What the task requires: Skip the pictures. Set down, word for word, the lines from the start of the material up to and including the line with "TPMS (elektronski ventili) (203, 589)".
_____
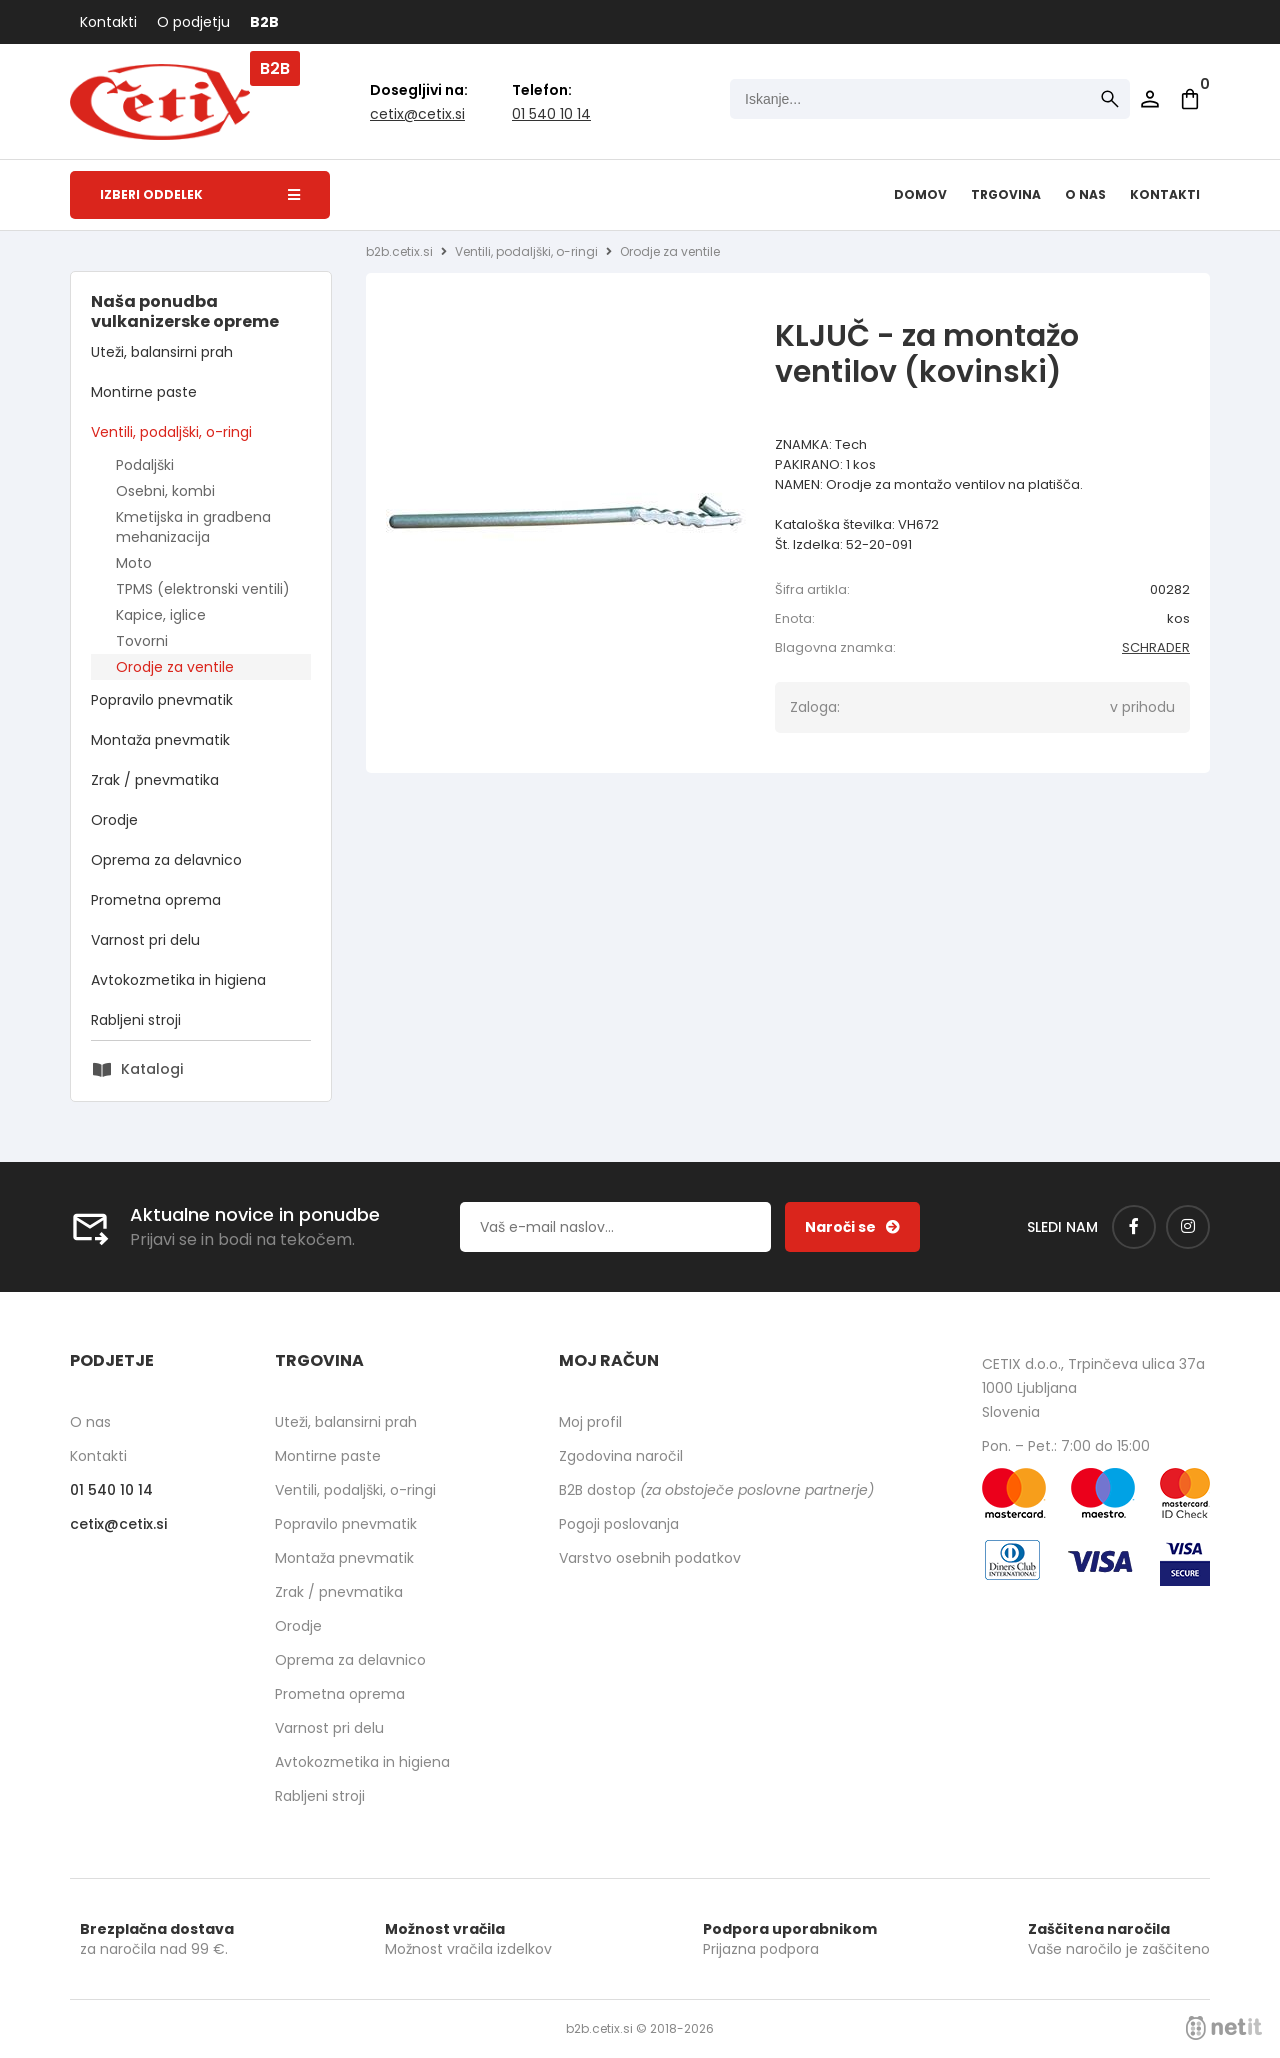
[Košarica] (1190, 99)
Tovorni (142, 641)
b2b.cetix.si (399, 251)
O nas (1085, 194)
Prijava (1150, 99)
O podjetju (193, 22)
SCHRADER (1156, 647)
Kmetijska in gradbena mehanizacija (193, 527)
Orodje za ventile (175, 667)
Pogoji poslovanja (619, 1524)
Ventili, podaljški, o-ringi (171, 432)
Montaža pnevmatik (160, 740)
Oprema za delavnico (166, 860)
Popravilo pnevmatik (162, 700)
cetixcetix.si (417, 114)
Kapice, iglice (161, 615)
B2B (264, 22)
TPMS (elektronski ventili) (203, 589)
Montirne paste (144, 392)
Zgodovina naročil (621, 1456)
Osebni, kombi (165, 491)
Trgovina (1006, 194)
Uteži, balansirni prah (162, 352)
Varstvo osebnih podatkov (650, 1558)
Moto (134, 563)
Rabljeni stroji (136, 1020)
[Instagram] (1188, 1227)
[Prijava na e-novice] (852, 1227)
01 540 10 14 (551, 114)
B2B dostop (716, 1490)
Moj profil (590, 1422)
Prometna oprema (156, 900)
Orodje (114, 820)
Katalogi (152, 1069)
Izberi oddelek (200, 194)
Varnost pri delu (145, 940)
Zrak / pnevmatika (155, 780)
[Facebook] (1134, 1227)
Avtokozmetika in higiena (178, 980)
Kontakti (108, 22)
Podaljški (145, 465)
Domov (920, 194)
_____
Exercise answer:
[Košarica] (1190, 99)
Tovorni (142, 641)
b2b.cetix.si (399, 251)
O nas (1085, 194)
Prijava (1150, 99)
O podjetju (193, 22)
SCHRADER (1156, 647)
Kmetijska in gradbena mehanizacija (193, 527)
Orodje za ventile (175, 667)
Pogoji poslovanja (619, 1524)
Ventili, podaljški, o-ringi (171, 432)
Montaža pnevmatik (160, 740)
Oprema za delavnico (166, 860)
Popravilo pnevmatik (162, 700)
cetixcetix.si (417, 114)
Kapice, iglice (161, 615)
B2B (264, 22)
TPMS (elektronski ventili) (203, 589)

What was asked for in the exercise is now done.